Filter::build_geo_bounding_box("pin")
    .with_geo_box(GeoBox::Corners(Location::LatLon(50.5, -10.5),
                                  Location::LatLon(50.0, -10.0)))
    .build();

Not great compared to the JSON it produces, although arguably easier to understand:

"geo_bounding_box": {
   "pin": {
       "top_left": {"lat": 50.5, "lon": -10.5},
       "bottom_right": {"lat": 50.0, "lon": -10.0}
   }
}

So… traits?

The solution to the verbosity problem was obvious after solving my String vs. &str problem. I would define the with_geo_box function, and any other such function, to take anything that implements Into<GeoBox> rather than just GeoBox. This means that the full verbose option still works if you want to write it in full, but this approach also allows various shortcuts.

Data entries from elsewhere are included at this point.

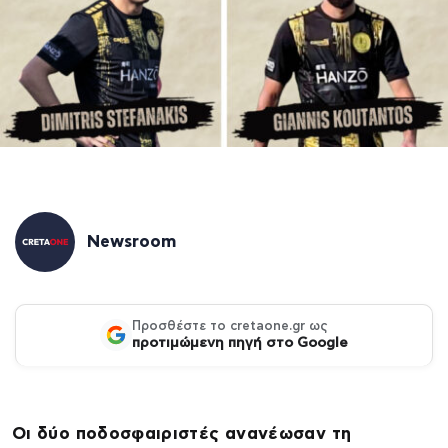
Newsroom
Προσθέστε το cretaone.gr ως
προτιμώμενη πηγή στο Google
Οι δύο ποδοσφαιριστές ανανέωσαν τη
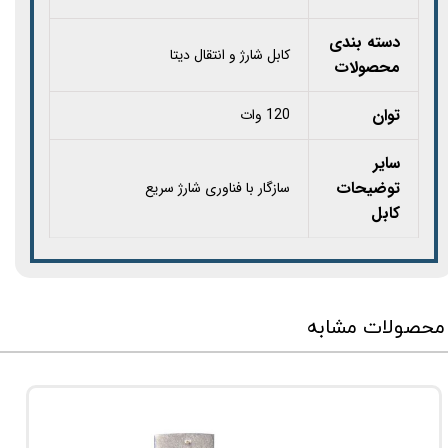
دسته بندی
کابل شارژ و انتقال دیتا
محصولات
توان
120 وات
سایر
توضیحات
سازگار با فناوری شارژ سریع
کابل
محصولات مشابه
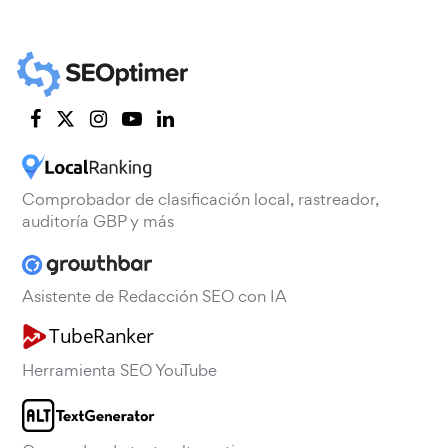
Comprobador de clasificación local, rastreador,
auditoría GBP y más
Asistente de Redacción SEO con IA
Herramienta SEO YouTube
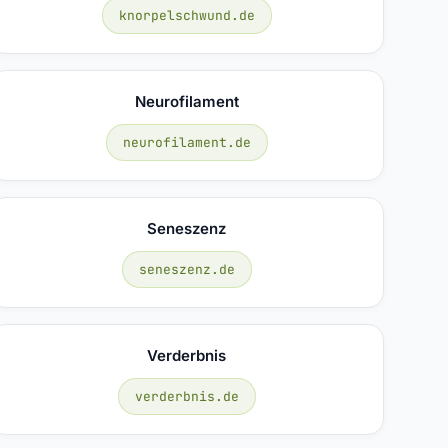
knorpelschwund.de
Neurofilament
neurofilament.de
Seneszenz
seneszenz.de
Verderbnis
verderbnis.de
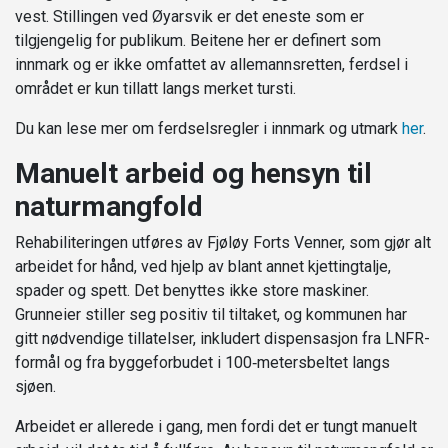
vest. Stillingen ved Øyarsvik er det eneste som er
tilgjengelig for publikum. Beitene her er definert som
innmark og er ikke omfattet av allemannsretten, ferdsel i
området er kun tillatt langs merket tursti.
Du kan lese mer om ferdselsregler i innmark og utmark
her
.
Manuelt arbeid og hensyn til
naturmangfold
Rehabiliteringen utføres av Fjøløy Forts Venner, som gjør alt
arbeidet for hånd, ved hjelp av blant annet kjettingtalje,
spader og spett. Det benyttes ikke store maskiner.
Grunneier stiller seg positiv til tiltaket, og kommunen har
gitt nødvendige tillatelser, inkludert dispensasjon fra LNFR-
formål og fra byggeforbudet i 100‑metersbeltet langs
sjøen.
Arbeidet er allerede i gang, men fordi det er tungt manuelt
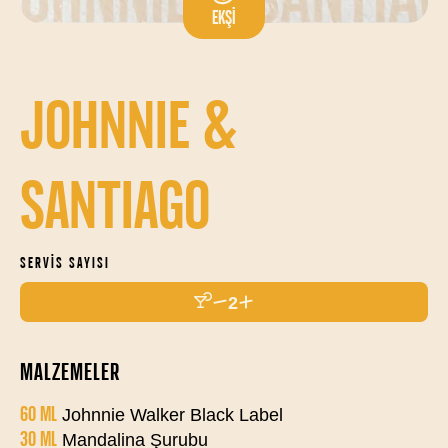
EKŞI
JOHNNIE &
SANTIAGO
SERVIS SAYISI
2
MALZEMELER
60 ML
Johnnie Walker Black Label
30 ML
Mandalina Şurubu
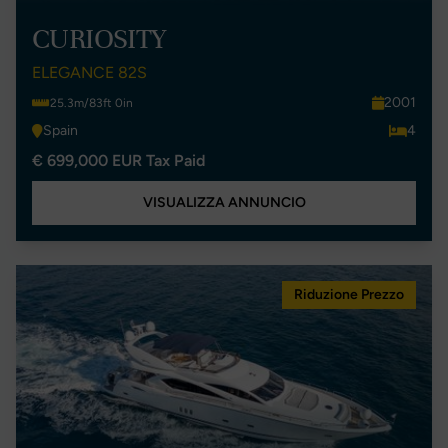
CURIOSITY
ELEGANCE 82S
2001
25.3m/83ft 0in
Spain
4
€ 699,000 EUR Tax Paid
VISUALIZZA ANNUNCIO
Riduzione Prezzo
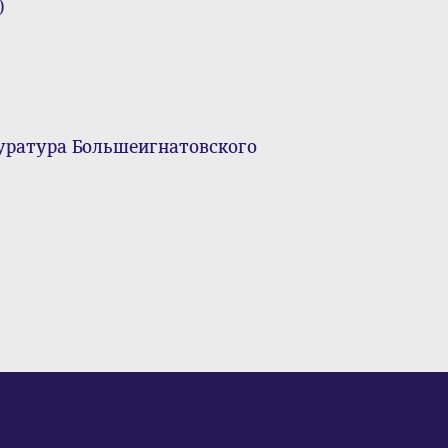
)
куратура Большеигнатовского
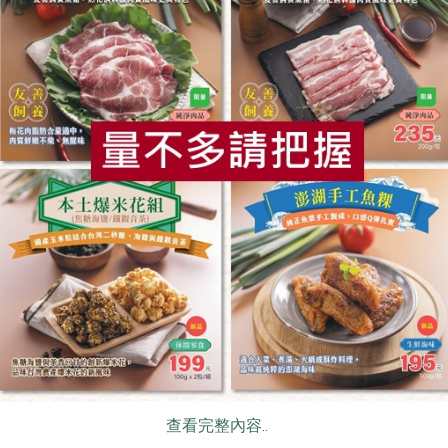
2023-12-12
社內大小事
預付貸款和急難救助金 與生產者扶持
同行
食
RPET
食譜
減硝酸鹽
雞蛋
食安
共同
我們與農友、生產者的關係，向來不僅僅是
提供產品交易的對象而已，更是互相提攜、
一起解決問題的合作夥伴關係。所以每當農
友、生產者在耕種或生產的過程中遇到困
難，我們一直都秉持同舟共濟、互助的精
神，適時關懷並協力解決問題、渡過難關，
讓農友、生產者能穩定且持續提供本社優質
產品，一起再為守護農業與農地、為環境永
續努力。
查看完整內容..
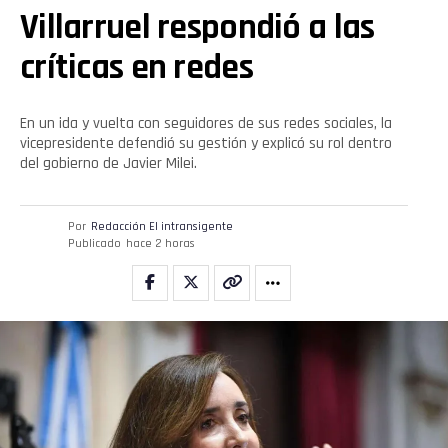
Villarruel respondió a las
críticas en redes
En un ida y vuelta con seguidores de sus redes sociales, la
vicepresidente defendió su gestión y explicó su rol dentro
del gobierno de Javier Milei.
Por
Redacción El intransigente
Publicado
hace 2 horas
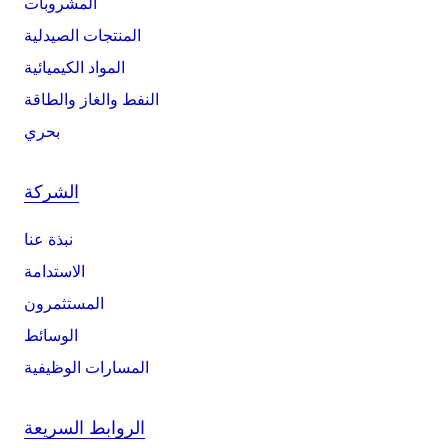
المشروبات
المنتجات الصيدلية
المواد الكيميائية
النفط والغاز والطاقة
بحري
الشركة
نبذة عنا
الاستدامة
المستثمرون
الوسائط
المسارات الوظيفية
الروابط السريعة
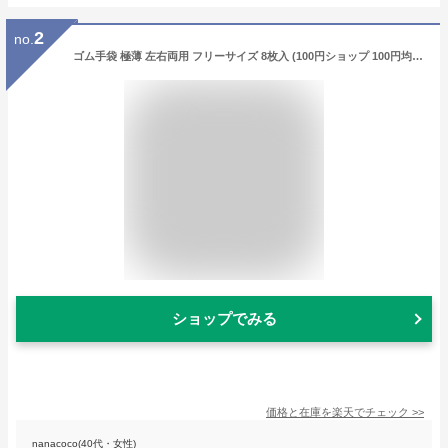
2
no.
ゴム手袋 極薄 左右両用 フリーサイズ 8枚入 (100円ショップ 100円均一 100均一 100均)
ショップでみる
価格と在庫を
楽天
でチェック
>>
nanacoco(40代・女性)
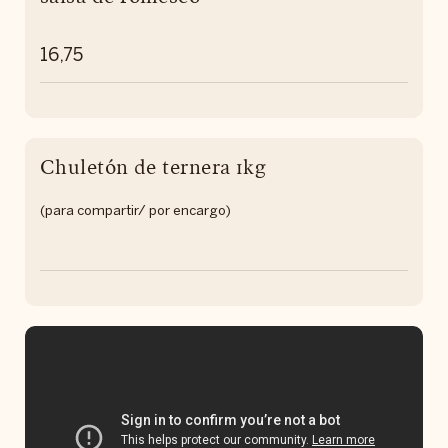
16,75
Chuletón de ternera 1kg
(para compartir/ por encargo)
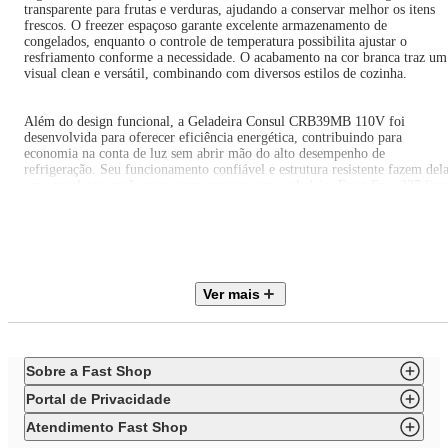
transparente para frutas e verduras, ajudando a conservar melhor os itens
frescos. O freezer espaçoso garante excelente armazenamento de
congelados, enquanto o controle de temperatura possibilita ajustar o
resfriamento conforme a necessidade. O acabamento na cor branca traz um
visual clean e versátil, combinando com diversos estilos de cozinha.
Além do design funcional, a Geladeira Consul CRB39MB 110V foi
desenvolvida para oferecer eficiência energética, contribuindo para
economia na conta de luz sem abrir mão do alto desempenho de
refrigeração. Seu funcionamento confiável e estrutura resistente fazem del
uma excelente opção para quem procura uma geladeira Frost Free 337 litr
eficiente, moderna e prática para o dia a dia.
ESPECIFICAÇÕES TÉCNICAS
Marca: Consul
Ver mais
Modelo: CRB39MB
Referência do fornecedor: CRB39MBANA
Cor: Branco
Voltagem: 110V
Frequência: 60 Hz
Sobre a Fast Shop
Tecnologia: Frost Free
Frost Free: Sim
Portal de Privacidade
Capacidade em litros: 337 Litros
Classificação energética: B
Atendimento Fast Shop
Controle de temperatura: Sim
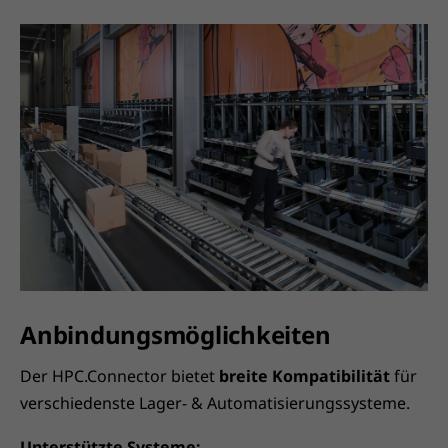
Anbindungsmöglichkeiten
Der HPC.Connector bietet
breite Kompatibilität
für
verschiedenste Lager- & Automatisierungssysteme.
Unterstützte Systeme:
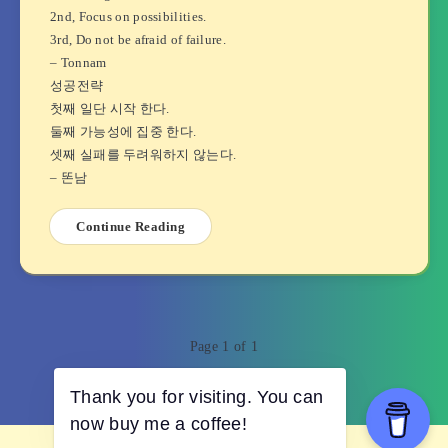
2nd, Focus on possibilities.
3rd, Do not be afraid of failure.
– Tonnam
성공전략
첫째 일단 시작 한다.
둘째 가능성에 집중 한다.
셋째 실패를 두려워하지 않는다.
– 똔남
Continue Reading
Page 1 of 1
Thank you for visiting. You can
now buy me a coffee!
© 2023 cupidities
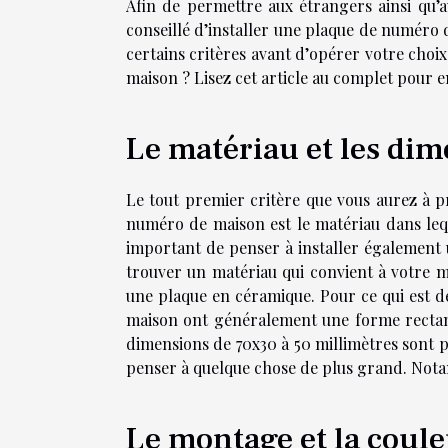
Afin de permettre aux étrangers ainsi qu’a
conseillé d’installer une plaque de numéro
certains critères avant d’opérer votre choi
maison ? Lisez cet article au complet pour en
Le matériau et les dim
Le tout premier critère que vous aurez à 
numéro de maison est le matériau dans lequ
important de penser à installer également 
trouver un matériau qui convient à votre m
une plaque en céramique. Pour ce qui est d
maison ont généralement une forme rectangu
dimensions de 70x30 à 50 millimètres sont pré
penser à quelque chose de plus grand. Not
Le montage et la coul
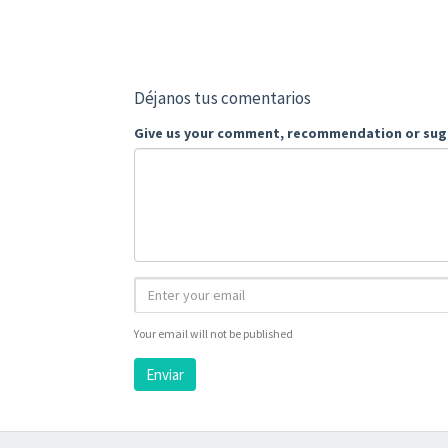
Déjanos tus comentarios
Give us your comment, recommendation or sug
Your email will not be published
Enviar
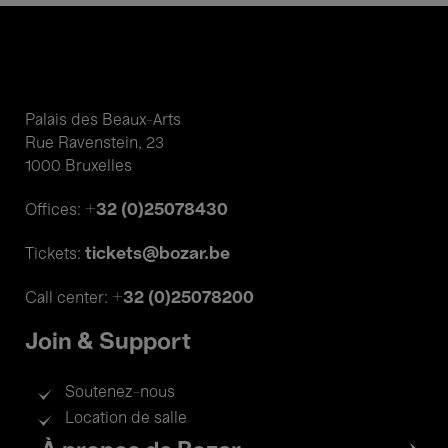
Palais des Beaux-Arts
Rue Ravenstein, 23
1000 Bruxelles
+32 (0)25078430
Offices:
tickets@bozar.be
Tickets:
+32 (0)25078200
Call center:
Join & Support
Soutenez-nous
Location de salle
Footer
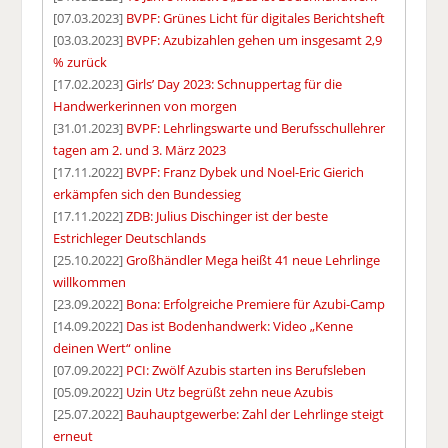
[07.03.2023]
BVPF: Grünes Licht für digitales Berichtsheft
[03.03.2023]
BVPF: Azubizahlen gehen um insgesamt 2,9
% zurück
[17.02.2023]
Girls’ Day 2023: Schnuppertag für die
Handwerkerinnen von morgen
[31.01.2023]
BVPF: Lehrlingswarte und Berufsschullehrer
tagen am 2. und 3. März 2023
[17.11.2022]
BVPF: Franz Dybek und Noel-Eric Gierich
erkämpfen sich den Bundessieg
[17.11.2022]
ZDB: Julius Dischinger ist der beste
Estrichleger Deutschlands
[25.10.2022]
Großhändler Mega heißt 41 neue Lehrlinge
willkommen
[23.09.2022]
Bona: Erfolgreiche Premiere für Azubi-Camp
[14.09.2022]
Das ist Bodenhandwerk: Video „Kenne
deinen Wert“ online
[07.09.2022]
PCI: Zwölf Azubis starten ins Berufsleben
[05.09.2022]
Uzin Utz begrüßt zehn neue Azubis
[25.07.2022]
Bauhauptgewerbe: Zahl der Lehrlinge steigt
erneut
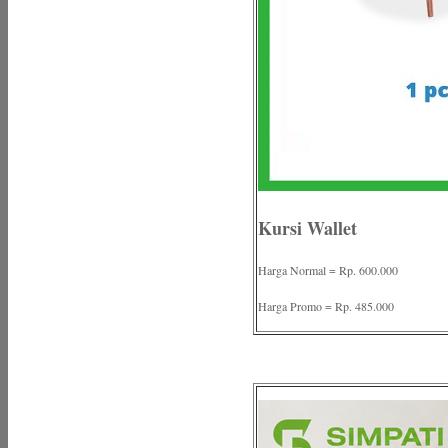
Kursi Wallet
Harga Normal = Rp. 600.000
Harga Promo = Rp. 485.000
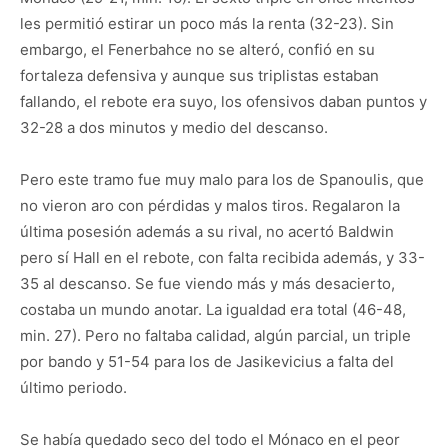
les permitió estirar un poco más la renta (32-23). Sin
embargo, el Fenerbahce no se alteró, confió en su
fortaleza defensiva y aunque sus triplistas estaban
fallando, el rebote era suyo, los ofensivos daban puntos y
32-28 a dos minutos y medio del descanso.
Pero este tramo fue muy malo para los de Spanoulis, que
no vieron aro con pérdidas y malos tiros. Regalaron la
última posesión además a su rival, no acertó Baldwin
pero sí Hall en el rebote, con falta recibida además, y 33-
35 al descanso. Se fue viendo más y más desacierto,
costaba un mundo anotar. La igualdad era total (46-48,
min. 27). Pero no faltaba calidad, algún parcial, un triple
por bando y 51-54 para los de Jasikevicius a falta del
último periodo.
Se había quedado seco del todo el Mónaco en el peor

For example, the verbose example above could be written:

Filter::build_geo_bounding_box("pin")
    .with_geo_box(((50.5, -10.5), (50.0, -10.0)))
    .build();

This is because the tuple ((f64, f64), (f64, f64)) implements Into<GeoBox>. Similar provisions are made for (f64, f64, f64, f64) for the Vertices version, and for (String, String) for the geohash version. This is achieved by simply implementing the From<whatever> for Geobox trait for each required combination:

impl From<(f64, f64, f64, f64)> for GeoBox {
    fn from(from: (f64, f64, f64, f64)) -> GeoBox {
        GeoBox::Vertices(from.0, from.1, from.2, from.3)
    }
}

and so on.

Of course having to write five nearly identical lines for very similar functions has a high noise-to-signal ratio, but fortunately Rust has macros, after defining a couple of macros the above then becomes a one-liner:

from_exp!((f64, f64, f64, f64), GeoBox, from, GeoBox::Vertices(from.0, from.1, from.2, from.3));

The code behind this is in the template that the code-generator uses to produce the full implementation of the Query DSL. This can be seen here.

There is one final, but quite significant, advantage to the use of these conversion traits; the fact that any application could implement their own. It would be quite likely that a hypothetical future application that needs a filter such as geo_bounding_box would already have defined something analogous to a GeoBox; rather than having to convert between the two at the point where a search happens, the From<OtherType> trait could be implemented for GeoBox allowing it to be dropped straight in.

Conclusion

This has been applied essentially everywhere in the code that implements the Query DSL, and it shows that using simple traits can have a big impact in the design of APIs.

There are still many challenges, as various parts of the ElasticSearch API are subtly inconsistent however.

Footnotes
  1. I’ve written 2.5 such clients in Clojure alone, the .5 is a half-finished implementation I’m intending on open-sourcing eventually.

  2. And its related cousin, the From trait.